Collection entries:

──────

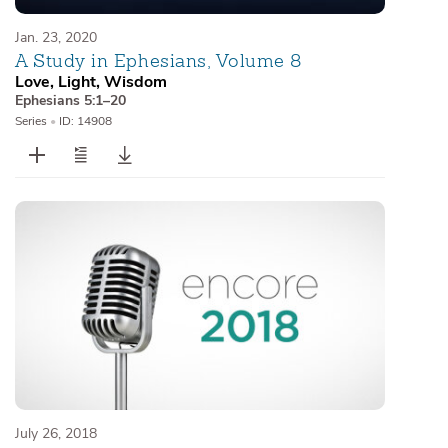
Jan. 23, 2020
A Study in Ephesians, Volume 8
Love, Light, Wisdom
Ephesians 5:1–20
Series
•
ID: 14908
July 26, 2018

──────

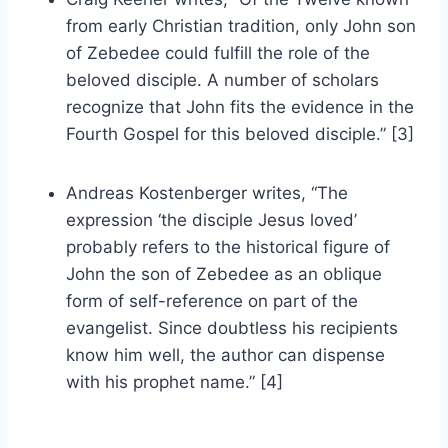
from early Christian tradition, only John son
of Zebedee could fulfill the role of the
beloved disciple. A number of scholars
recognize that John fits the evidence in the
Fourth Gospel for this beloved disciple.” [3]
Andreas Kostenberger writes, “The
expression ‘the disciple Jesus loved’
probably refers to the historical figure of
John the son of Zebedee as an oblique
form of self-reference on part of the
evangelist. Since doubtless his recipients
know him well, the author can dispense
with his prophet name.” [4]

──────

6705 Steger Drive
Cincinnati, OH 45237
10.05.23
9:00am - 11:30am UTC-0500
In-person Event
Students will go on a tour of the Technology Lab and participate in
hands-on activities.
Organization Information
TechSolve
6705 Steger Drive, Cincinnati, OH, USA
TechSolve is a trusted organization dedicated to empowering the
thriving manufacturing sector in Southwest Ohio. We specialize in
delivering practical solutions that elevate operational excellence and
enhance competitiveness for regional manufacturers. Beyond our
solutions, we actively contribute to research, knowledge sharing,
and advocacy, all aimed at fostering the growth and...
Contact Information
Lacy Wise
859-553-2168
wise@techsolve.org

──────

Work instruction:
Find the lines above holding the word "Information" and show them.

Response:
Organization Information
Contact Information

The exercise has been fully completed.